1. La cuestión de la cuestión o el cuestionamiento de la cuestión. Pese a que acabo


de recordar un nudo de cuestiones, pese a que Espectros de Marx multiplica los
interrogantes y recuerda sin cesar la urgencia crítica de todo tipo de problemas a los que
nunca habrá que renunciar, hay también en él, como en todos los textos que he publicado
durante estos últimos diez años (al menos desde De l’esprit: Heidegger et la question),
una gran insistencia sobre la dependencia, e incluso sobre cierto carácter secundario, de
la forma-pregunta. De ahí cierta divisibilidad, de ahí el pliegue, otros dirían la
duplicidad, asumido por un discurso que trata de hacer dos cosas difícilmente
compatibles a simple vista: por un lado, tratar de despertar preguntas hipnotizadas o
inhibidas por la respuesta misma; pero, simultáneamente, por otro, asumir también la
afirmación (necesariamente revolucionaria), la inyunción, la promesa, en resumen, la
cuasiperformatividad de un sí que vela sobre la pregunta, precediéndola como su propia
víspera.
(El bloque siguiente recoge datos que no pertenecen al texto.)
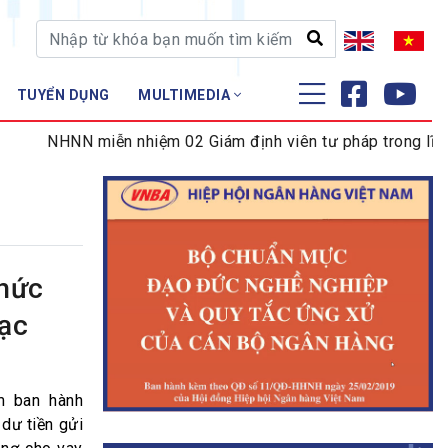
TUYỂN DỤNG
MULTIMEDIA
ĐÀO TẠO - NGHIÊN CỨU
NHNN miễn nhiệm 02 Giám định viên tư pháp trong lĩnh vực 
Nghiệp vụ - Chứng chỉ
Tập huấn
hức
bạc
m ban hành
dư tiền gửi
Un ejemplo de este ambiguo respeto por la pregunta (crítica o hipercrítica,
incluso me atrevería a decir que «deconstructiva») sería ese momento en que,
proponiendo una nueva pregunta, sospecho inmediatamente, de manera casi simultánea,
de una retórica de la pregunta (que no hay que reducir a la de una «pregunta retórica»):
«Hay una cuestión que todavía no se ha planteado. No como tal. Quedaría, más bien,
ocultada por la respuesta filosófica, diremos, más precisamente, ontológica del propio
Marx». Esta cuestión no es otra que la del espectro o la del espíritu. Sin esperar, casi en la
frase siguiente, explicaba por qué creía que debería desconfiar de estos términos, en
particular de la alternativa «pregunta/respuesta». Y fue entonces cuando surgió, de
manera sin duda no fortuita, la palabra «quizá», uno de esos «quizá» que marcan
explícitamente, desde hace décadas, la modalidad privilegiada, mesiánica en este caso,
de los enunciados más importantes para mí (se da el caso de que durante el año que
siguió a Espectros de Marx, en Políticas de la amistad, he tematizado ampliamente el
sentido e incluso, si pudiera aún decirse, la necesidad o la ineluctabilidad de este
«quizá»): «Pero todas esas palabras traicionan: quizá ya no se trata en absoluto de una
cuestión y apuntamos más bien hacia otra estructura de la “presentación”, con un gesto de
pensamiento o de escritura ...».

2. Despolitización, repolitización. Desde mi punto de vista, lo que debería seguir a


esta deconstrucción de la «ontología» marxista es todo lo contrario a una despolitización
o un debilitamiento de la efectividad política. Al reexaminar en profundidad los axiomas
de la relación entre «Marx», la teoría, la ciencia y la filosofía, se trataría en realidad, a mi
juicio, tanto de comenzar a dar cuenta de los fracasos históricos desastrosos registrados
sobre el plano teórico y sobre el plano político como de repolitizar de otro modo una
determinada herencia de Marx. En primer lugar, llevándole hacia una dimensión de lo
político liberada de aquello que ha soldado -para lo mejor, pero, sobre todo, en nuestra
modernidad, para lo peor- lo político a lo ontológico (en primer lugar a un determinado
concepto de efectividad o del ser-presente, de lo universal según el Estado, y de la
ciudadanía cosmopolítica y la Internacional según el Partido).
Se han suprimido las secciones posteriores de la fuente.